The distinction is made every year following a selective survey and voting process by San Diego board-certified physicians to nominate expert physicians who excel in their field. A celebratory evening gala was held at the Birch Aquarium on November 1st in recognition of everyone named “Physicians of Exceptional Excellence” this year. The event overlooked the setting sun and guests were treated to a cool ocean breeze. Dr. von Drygalski and the team celebrated their achievements next to the aquarium’s exhibits of the underwater world.
The UC San Diego HTC is one of few centers in the United States offering specialized care for patients living with bleeding disorders such as hemophilia and von Willebrand disease. The UC San Diego HTC provides individualized services for a comprehensive patient experience including, but not limited to: emergency care, routine diagnosis and management, social work services, physical therapy, and rapid bleed detection through ultrasound technology. In the future, the center is looking to expand services to young adults with bleeding disorders to facilitate the transition of care from adolescence to adulthood.

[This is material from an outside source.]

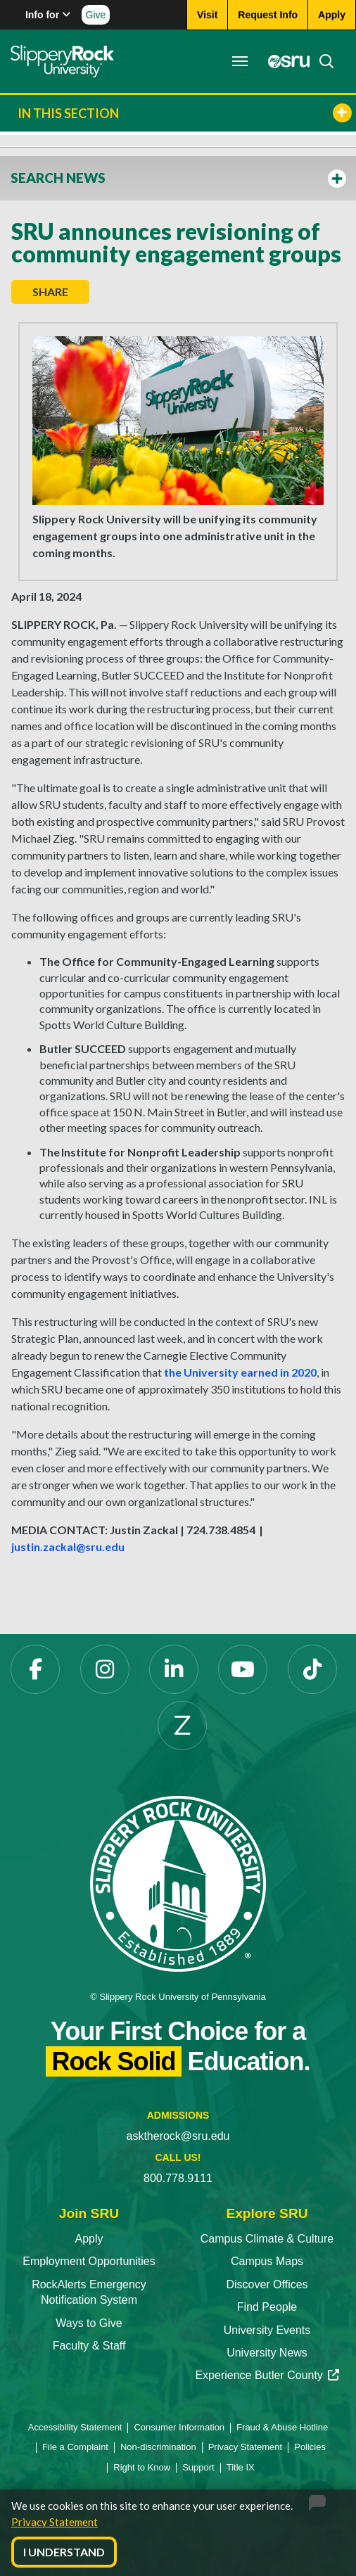 This screenshot has width=356, height=2576. Describe the element at coordinates (182, 1725) in the screenshot. I see `[Zenfolio opens in a new tab]` at that location.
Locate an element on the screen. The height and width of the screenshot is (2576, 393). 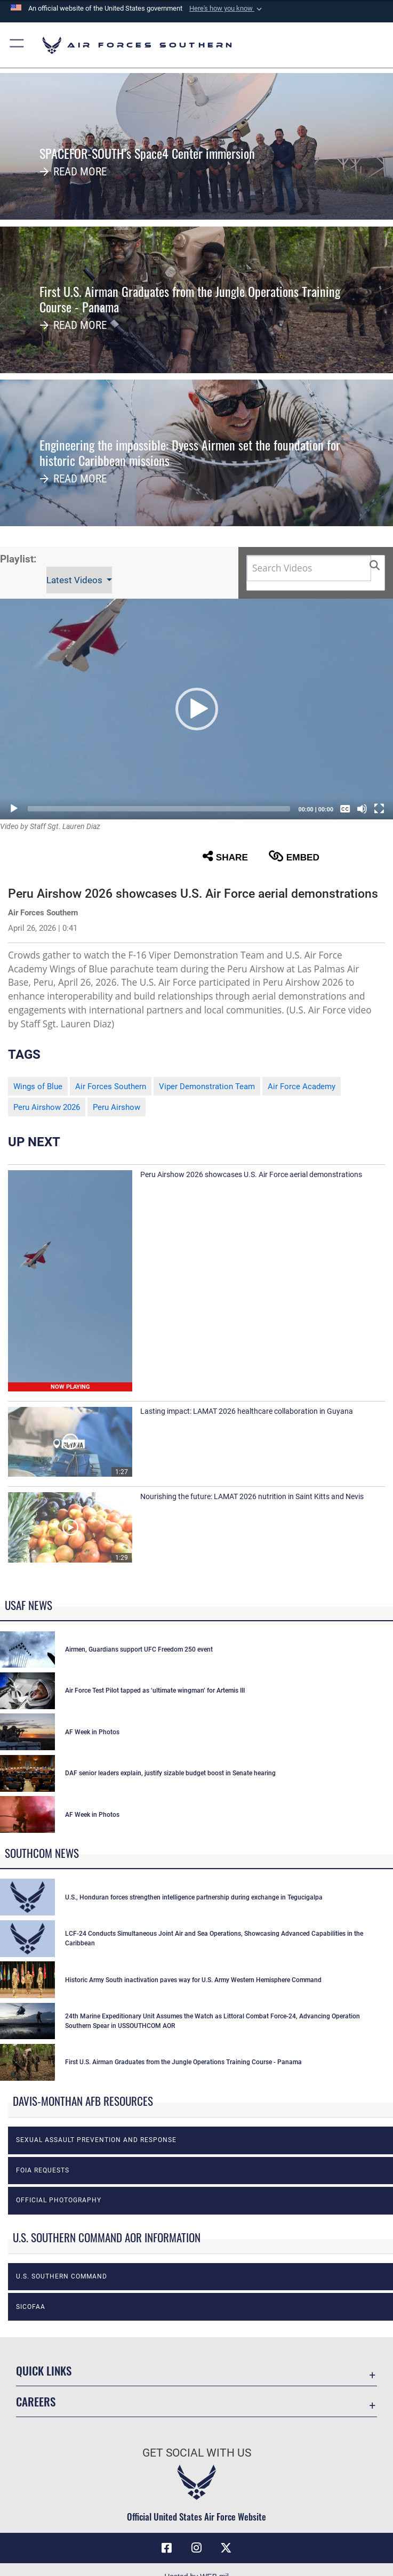 Peru Airshow 2026 is located at coordinates (46, 1107).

The physicians and staff at the UC San Diego HTC are dedicated to provide new approaches to improve overall patient health outcomes. The center provides opportunities for patients to participate in cutting-edge clinical research studies to advance new therapies and create innovative knowledge on the developing needs of the aging hemophilia population. In addition, the UC San Diego HTC is launching new interactive programs geared at improving patient health, including the new Rock Climbing Program. The center’s new climbing program is focused on therapeutic measures to improve joint health.
UC San Diego HTC Climbing Rocks!
Harness. Grip. Lift. Balance. Climb. Every week at the Solid Rock Gym in Old Town, the UCSD Hemophilia & Thrombosis Treatment Center (HTC) hosts a rock climbing session for patients with hemophilia. The new therapeutic rock climbing program, now it its third month, offered a fun interactive activity aimed at providing joint therapy for patients with hemophilia.
The Rock Climbing Group: Dr. von Drygalski, Alexis Sexton, and Thomas Cramer climb with Nooshin Kosar, Executive Director of the Hemophilia Association of San Diego County, and climbing participants!
Gabe, a climbing participant, attempts to master a tough wall!
Partnering with the Hemophilia Association of San Diego County and the University of Munich, the UCSD HTC’s rock climbing program strives to increase range of motion, decrease frequency of bleeds, improve communication skills, foster team building and increase overall quality of life for patients.
Gabe, a frequent participant, knew from previous experience that rock climbing was not an easy activity but has since learned all the benefits the activity has for joint health. “It’s a lot of fun, and it’s something I look forward to every week” he says.
Generally, the only options for physical activities recommended for hemophilia patients are swimming and golfing. These restrictions often make it difficult for patients looking for alternative options for physical exercise.
“[The program] is amazing,” says Albert, another climbing participant, “I didn’t know rock climbing was so fun!”
Both Albert and Gabe hope future hemophilia programs will feature more interactive activities like rock climbing and other activities that kids can also get involved in.
The challenge of the rock wall is only the beginning. Through climbing, participants build strength, flexibility and endurance. In addition, in order to successfully finish a climb, climbers need to exercise trust in both the mind and the body with each step.
“Just keep climbing to the top,” says Gabe.